AbjadAuthorID: Shared Task on Authorship Identification in Languages that use the Arabic Script (Multiclass Classification)

Hosted with AbjadNLP(2026) at EACL 2026, Rabat, Morocco

1. Overview of the Shared Task

This shared task, AbjadAuthorID, focuses on a multiclass classification challenge aimed at identifying the author of a given text excerpt from literature across diverse periods.

The task specifically focuses on languages that utilize the Arabic script, including:

MSA
Urdu
Kurdish

Authorship identification is a fundamental problem in Natural Language Processing (NLP) and computational linguistics, with applications ranging from digital humanities and literary analysis to forensic linguistics. This task seeks to advance the state-of-the-art in authorship attribution for low-resource and morphologically rich languages that share the Abjad writing system.

2. Motivation

The motivation for this shared task stems from the need to develop robust authorship identification models for languages beyond English and those using the Latin script. Languages like Arabic, Urdu, Persian, and Kurdish share a common script but exhibit distinct linguistic features.
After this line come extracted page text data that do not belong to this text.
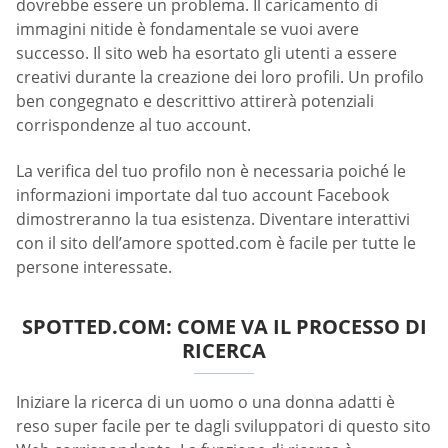
dovrebbe essere un problema. Il caricamento di
immagini nitide è fondamentale se vuoi avere
successo. Il sito web ha esortato gli utenti a essere
creativi durante la creazione dei loro profili. Un profilo
ben congegnato e descrittivo attirerà potenziali
corrispondenze al tuo account.
La verifica del tuo profilo non è necessaria poiché le
informazioni importate dal tuo account Facebook
dimostreranno la tua esistenza. Diventare interattivi
con il sito dell’amore spotted.com è facile per tutte le
persone interessate.
SPOTTED.COM: COME VA IL PROCESSO DI
RICERCA
Iniziare la ricerca di un uomo o una donna adatti è
reso super facile per te dagli sviluppatori di questo sito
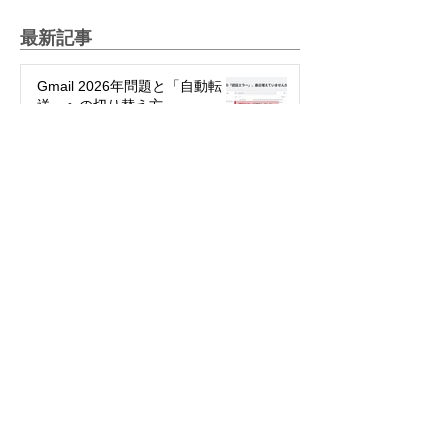
最新記事
Gmail 2026年問題と「自動転
送」への切り替え方
2025年12月12日
絵文字を楽しもう！～世代や国
で違う絵文字の使い方～
2025年5月27日
パスワード不要で簡単・安全！
「パスキー」って何？
2024年3月29日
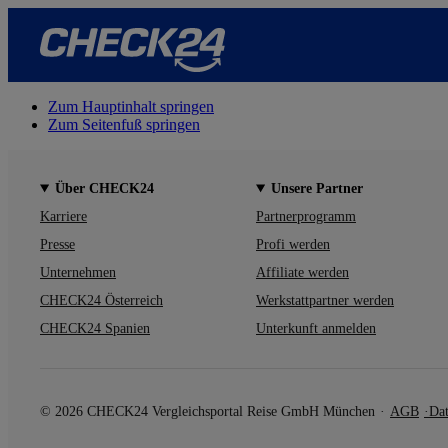
Zum Hauptinhalt springen
Zum Seitenfuß springen
Über CHECK24
Unsere Partner
Karriere
Partnerprogramm
Presse
Profi werden
Unternehmen
Affiliate werden
CHECK24 Österreich
Werkstattpartner werden
CHECK24 Spanien
Unterkunft anmelden
© 2026 CHECK24 Vergleichsportal Reise GmbH München
AGB
Dat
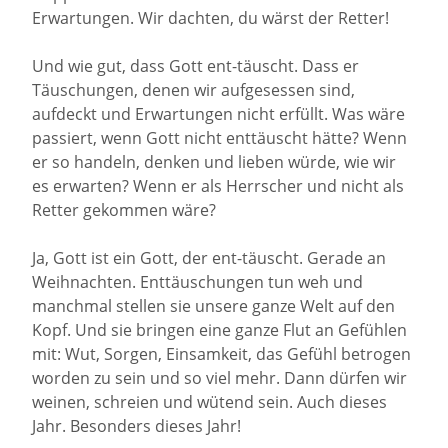
Erwartungen. Wir dachten, du wärst der Retter!
Und wie gut, dass Gott ent-täuscht. Dass er
Täuschungen, denen wir aufgesessen sind,
aufdeckt und Erwartungen nicht erfüllt. Was wäre
passiert, wenn Gott nicht enttäuscht hätte? Wenn
er so handeln, denken und lieben würde, wie wir
es erwarten? Wenn er als Herrscher und nicht als
Retter gekommen wäre?
Ja, Gott ist ein Gott, der ent-täuscht. Gerade an
Weihnachten. Enttäuschungen tun weh und
manchmal stellen sie unsere ganze Welt auf den
Kopf. Und sie bringen eine ganze Flut an Gefühlen
mit: Wut, Sorgen, Einsamkeit, das Gefühl betrogen
worden zu sein und so viel mehr. Dann dürfen wir
weinen, schreien und wütend sein. Auch dieses
Jahr. Besonders dieses Jahr!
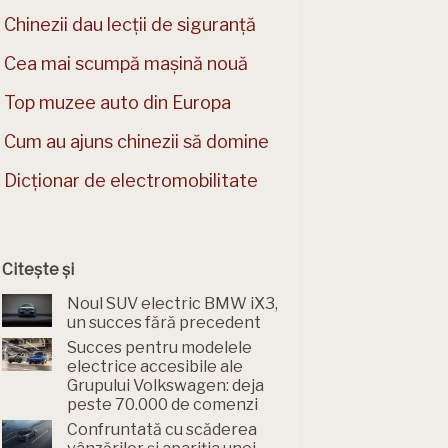
Chinezii dau lecții de siguranță
Cea mai scumpă mașină nouă
Top muzee auto din Europa
Cum au ajuns chinezii să domine
Dicționar de electromobilitate
Citește și
Noul SUV electric BMW iX3,
un succes fără precedent
Succes pentru modelele
electrice accesibile ale
Grupului Volkswagen: deja
peste 70.000 de comenzi
Confruntată cu scăderea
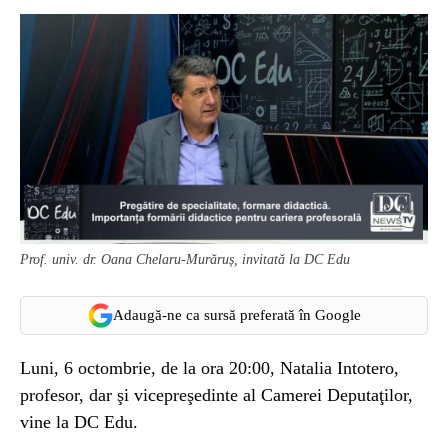
Prof. univ. dr. Oana Chelaru-Murăruș, invitată la DC Edu
Adaugă-ne ca sursă preferată în Google
Luni, 6 octombrie, de la ora 20:00, Natalia Intotero,
profesor, dar şi vicepreşedinte al Camerei Deputaţilor,
vine la DC Edu.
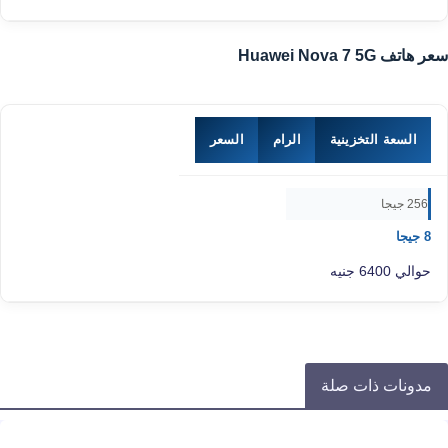
سعر هاتف Huawei Nova 7 5G
السعة التخزينية
الرام
السعر
256 جيجا
8 جيجا
حوالي 6400 جنيه
مدونات ذات صلة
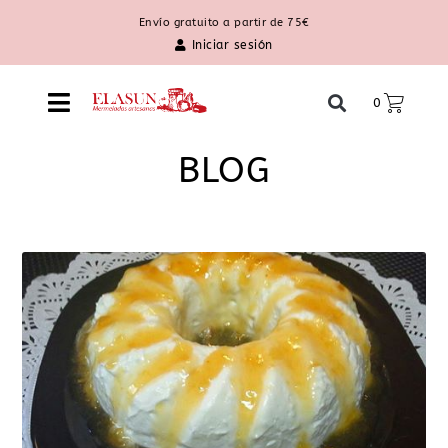
Envío gratuito a partir de 75€
Iniciar sesión
0
BLOG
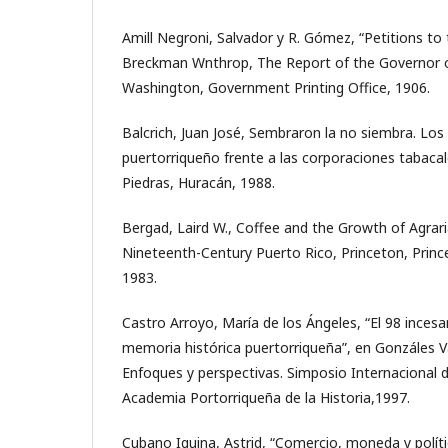
Amill Negroni, Salvador y R. Gómez, “Petitions to 
Breckman Wnthrop, The Report of the Governor o
Washington, Government Printing Office, 1906.
Balcrich, Juan José, Sembraron la no siembra. Lo
puertorriqueño frente a las corporaciones tabacal
Piedras, Huracán, 1988.
Bergad, Laird W., Coffee and the Growth of Agrari
Nineteenth-Century Puerto Rico, Princeton, Prince
1983.
Castro Arroyo, María de los Ángeles, “El 98 incesan
memoria histórica puertorriqueña”, en Gonzáles Val
Enfoques y perspectivas. Simposio Internacional d
Academia Portorriqueña de la Historia,1997.
Cubano Iguina, Astrid, “Comercio, moneda y políti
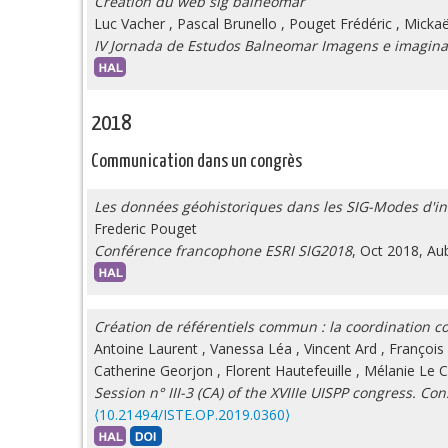
Création du web sig balnéomar
Luc Vacher
,
Pascal Brunello
,
Pouget Frédéric
,
Mickaë
IV Jornada de Estudos Balneomar Imagens e imagina
2018
Communication dans un congrès
Les données géohistoriques dans les SIG-Modes d'in
Frederic Pouget
Conférence francophone ESRI SIG2018
, Oct 2018, Aub
Création de référentiels commun : la coordination co
Antoine Laurent
,
Vanessa Léa
,
Vincent Ard
,
François
Catherine Georjon
,
Florent Hautefeuille
,
Mélanie Le 
Session n° III-3 (CA) of the XVIIIe UISPP congress. C
⟨10.21494/ISTE.OP.2019.0360⟩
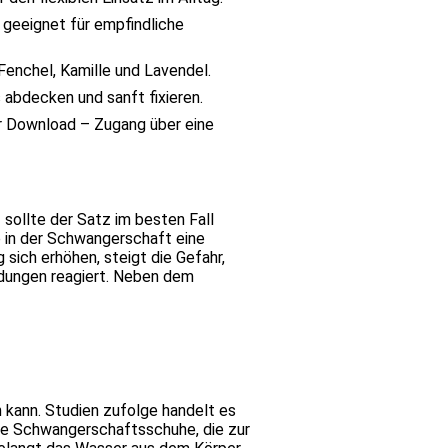
eeignet für empfindliche
Fenchel, Kamille und Lavendel.
abdecken und sanft fixieren.
ler Download – Zugang über eine
sollte der Satz im besten Fall
e in der Schwangerschaft eine
sich erhöhen, steigt die Gefahr,
ndungen reagiert. Neben dem
 kann. Studien zufolge handelt es
eme Schwangerschaftsschuhe, die zur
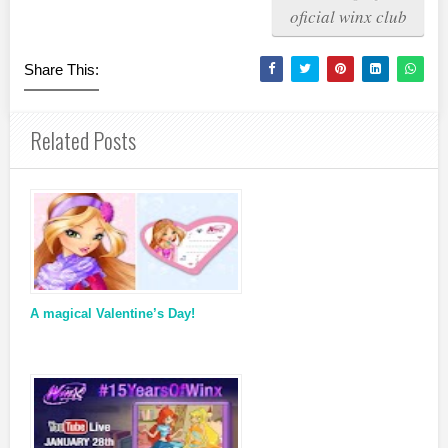
oficial winx club
Share This:
Related Posts
A magical Valentine’s Day!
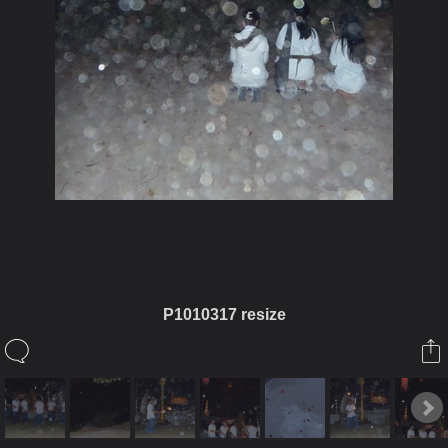
ในอัลบั้มนี้
P1010317 resize
เจ๋วะรัฐถะ
ในอัลบั้ม
รูปพิเศษงานหล่อพระ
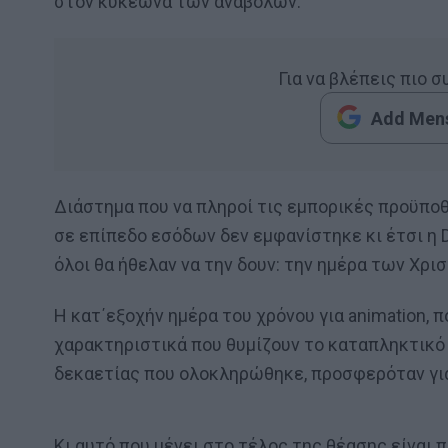
στον κυκεώνα των αναβολών.
Για να βλέπεις πιο 
Add Mens
Διάστημα που να πληροί τις εμπορικές προϋποθέ
σε επίπεδο εσόδων δεν εμφανίστηκε κι έτσι η 
όλοι θα ήθελαν να την δουν: την ημέρα των Χρι
Η κατ΄εξοχήν ημέρα του χρόνου για animation, π
χαρακτηριστικά που θυμίζουν το καταπληκτικό I
δεκαετίας που ολοκληρώθηκε, προσφερόταν για 
Κι αυτό που μένει στο τέλος της θέασης είναι 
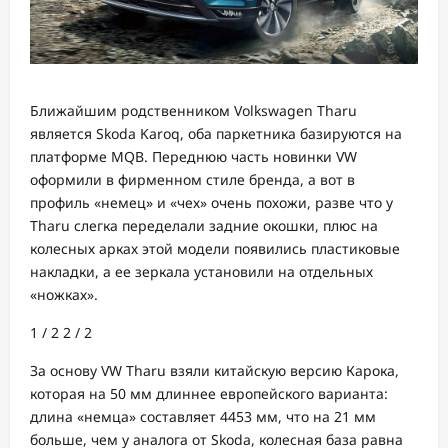
Ближайшим родственником Volkswagen Tharu
является Skoda Karoq, оба паркетника базируются на
платформе MQB. Переднюю часть новинки VW
оформили в фирменном стиле бренда, а вот в
профиль «немец» и «чех» очень похожи, разве что у
Tharu слегка переделали задние окошки, плюс на
колесных арках этой модели появились пластиковые
накладки, а ее зеркала установили на отдельных
«ножках».
1
/ 2
2
/ 2
За основу VW Tharu взяли китайскую версию Карока,
которая на 50 мм длиннее европейского варианта:
длина «немца» составляет 4453 мм, что на 21 мм
больше, чем у аналога от Skoda, колесная база равна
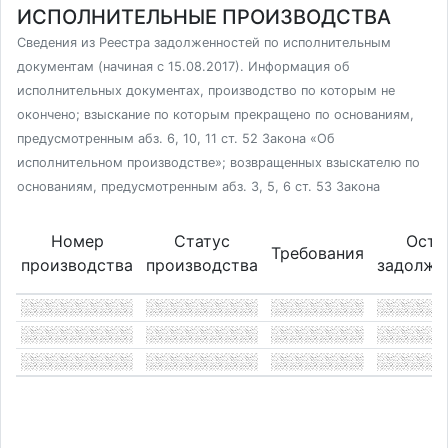
ИСПОЛНИТЕЛЬНЫЕ ПРОИЗВОДСТВА
Сведения из Реестра задолженностей по исполнительным
документам (начиная с 15.08.2017). Информация об
исполнительных документах, производство по которым не
окончено; взыскание по которым прекращено по основаниям,
предусмотренным абз. 6, 10, 11 ст. 52 Закона «Об
исполнительном производстве»; возвращенных взыскателю по
основаниям, предусмотренным абз. 3, 5, 6 ст. 53 Закона
Номер
Статус
Оста
Требования
производства
производства
задолже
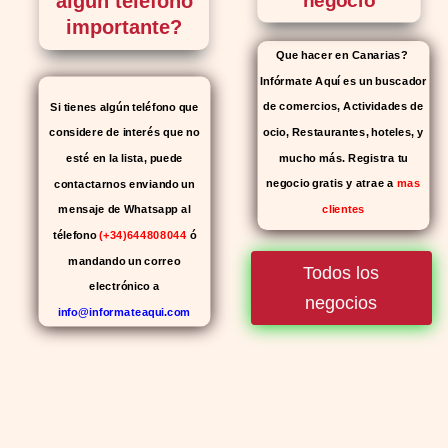
algún teléfono
negocio
importante?
Que hacer en Canarias?
Infórmate Aquí es un buscador
de comercios, Actividades de
Si tienes algún teléfono que
ocio, Restaurantes, hoteles, y
considere de interés que no
mucho más. Registra tu
esté en la lista, puede
negocio gratis y atrae a
mas
contactarnos enviando un
clientes
mensaje de Whatsapp al
télefono
(+34)644808044
ó
mandando un correo
Todos los
electrónico a
negocios
info@informateaqui.com
Mientras que antes la decisión
de elegir un inhibidor de la PDE-
5 dependía en gran medida de
la disponibilidad y el precio, el
cambio de los tiempos ha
Script Commonality: Exploring how the shared Abjad script influences authorship attribution features.
Linguistic Diversity: Addressing the challenges of different language families (Semitic, Indo-Iranian) using the same script.
Multiclass Classification: Moving beyond binary authorship verification to the more challenging problem of distinguishing between many potential authors.

3. Data

The dataset for this shared task consists of text excerpts from a diverse set of authors in the target languages.

Languages: MSA, Urdu, and Kurdish.
Domain: Literature (Novels, Short Stories, Poems, etc.).
Periods: Texts spanning different historical periods.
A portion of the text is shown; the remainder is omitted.